In this day and age, we don’t think too much about lead based paint – or at least I don’t. If you are smart, you’ll always keep it in the back of your mind.
The other day I was playing outside with my 1-year-old daughter on our concrete stoop. The concrete is by no means pretty and the railing that is attached to it is just as ugly. The concrete is on the brink of crumbling and the black paint on the railing is peeling pretty fiercely. This project has been on our list of things to improve since we’ve moved into the house.
While I was playing with my daughter, she found that pulling the peeling paint away from the railing was fascinating, but to my horror, also decided that putting it in her mouth was just as fascinating. My mom brain went into overdrive and my first thought was “what if that is lead paint?!”

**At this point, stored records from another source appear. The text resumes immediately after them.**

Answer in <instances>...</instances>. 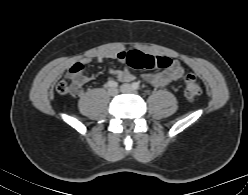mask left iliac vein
<instances>
[{
	"label": "left iliac vein",
	"instance_id": "4c4485c4",
	"mask_svg": "<svg viewBox=\"0 0 248 195\" xmlns=\"http://www.w3.org/2000/svg\"><path fill=\"white\" fill-rule=\"evenodd\" d=\"M120 91L123 93L136 94V90L129 84H123L120 86Z\"/></svg>",
	"mask_w": 248,
	"mask_h": 195
}]
</instances>
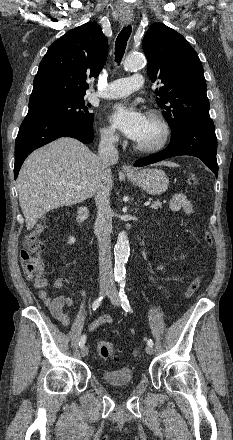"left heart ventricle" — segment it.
Segmentation results:
<instances>
[{
  "instance_id": "b2bd125f",
  "label": "left heart ventricle",
  "mask_w": 233,
  "mask_h": 440,
  "mask_svg": "<svg viewBox=\"0 0 233 440\" xmlns=\"http://www.w3.org/2000/svg\"><path fill=\"white\" fill-rule=\"evenodd\" d=\"M161 133L160 126L147 117L145 127L136 141L146 145L154 144L160 139Z\"/></svg>"
}]
</instances>
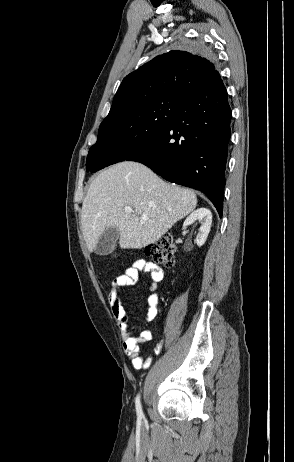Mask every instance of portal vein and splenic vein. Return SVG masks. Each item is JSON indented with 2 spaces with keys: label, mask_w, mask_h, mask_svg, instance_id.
Wrapping results in <instances>:
<instances>
[{
  "label": "portal vein and splenic vein",
  "mask_w": 294,
  "mask_h": 462,
  "mask_svg": "<svg viewBox=\"0 0 294 462\" xmlns=\"http://www.w3.org/2000/svg\"><path fill=\"white\" fill-rule=\"evenodd\" d=\"M125 211L128 212V213H132V212H133V209L130 208V207H127V208H125ZM141 218H142L143 220H146V219H147V216H146V215H142Z\"/></svg>",
  "instance_id": "18ae733b"
}]
</instances>
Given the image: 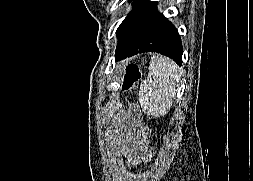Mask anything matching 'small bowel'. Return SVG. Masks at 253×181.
I'll list each match as a JSON object with an SVG mask.
<instances>
[{"instance_id": "obj_1", "label": "small bowel", "mask_w": 253, "mask_h": 181, "mask_svg": "<svg viewBox=\"0 0 253 181\" xmlns=\"http://www.w3.org/2000/svg\"><path fill=\"white\" fill-rule=\"evenodd\" d=\"M129 150L131 152L129 160L131 164H136L140 161H148L151 155L150 149L146 146V144L137 139L131 141Z\"/></svg>"}]
</instances>
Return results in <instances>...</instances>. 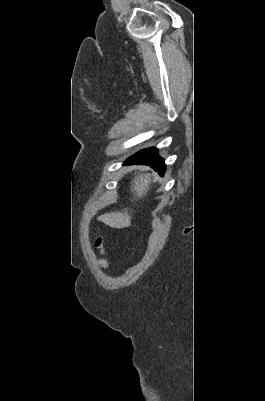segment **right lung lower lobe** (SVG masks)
<instances>
[{"label":"right lung lower lobe","mask_w":265,"mask_h":401,"mask_svg":"<svg viewBox=\"0 0 265 401\" xmlns=\"http://www.w3.org/2000/svg\"><path fill=\"white\" fill-rule=\"evenodd\" d=\"M158 150L154 147L143 149L131 157H129L125 165L127 164H144L151 166L154 170L158 171L159 174H164L165 172V163L164 159L161 158L158 154Z\"/></svg>","instance_id":"right-lung-lower-lobe-1"}]
</instances>
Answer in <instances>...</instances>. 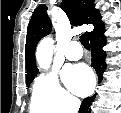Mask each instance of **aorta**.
<instances>
[{"instance_id": "aorta-1", "label": "aorta", "mask_w": 121, "mask_h": 113, "mask_svg": "<svg viewBox=\"0 0 121 113\" xmlns=\"http://www.w3.org/2000/svg\"><path fill=\"white\" fill-rule=\"evenodd\" d=\"M54 49V41L50 37H46L41 40L36 50V59L39 66L43 69H48Z\"/></svg>"}]
</instances>
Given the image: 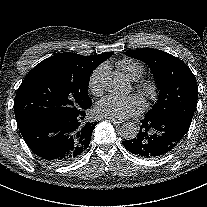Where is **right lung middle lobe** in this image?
Wrapping results in <instances>:
<instances>
[{"label": "right lung middle lobe", "mask_w": 207, "mask_h": 207, "mask_svg": "<svg viewBox=\"0 0 207 207\" xmlns=\"http://www.w3.org/2000/svg\"><path fill=\"white\" fill-rule=\"evenodd\" d=\"M89 80L61 69L33 68L16 93V122L42 116L78 117L92 105Z\"/></svg>", "instance_id": "1"}]
</instances>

That “lead” me to get online and do my research. Many houses and apartments built before 1978 have paint that contains high levels of lead. The government banned lead-based paint from housing in 1978 and some states stopped it’s use even sooner.
While that reassured me about my railings, I started to wonder about other aspects of my home. The list of things that lead can effect was pretty astonishing. Who knew that it could actually be in your soil?
Some ways to keep an eye out for possible lead based paint objects is to actually get a home test kit. You need to make sure that these tests are administered correctly in order for the most accurate test results, but this can be a great first step in looking out for lead based paints. If you feel like the threat of lead is large, hire a trained and certified professional who will use a range of reliable methods when testing your home.
This is one aspect of protecting your home that you should always take seriously. It’s a danger to you and your family and can pose serious health risks. When in doubt, check it out.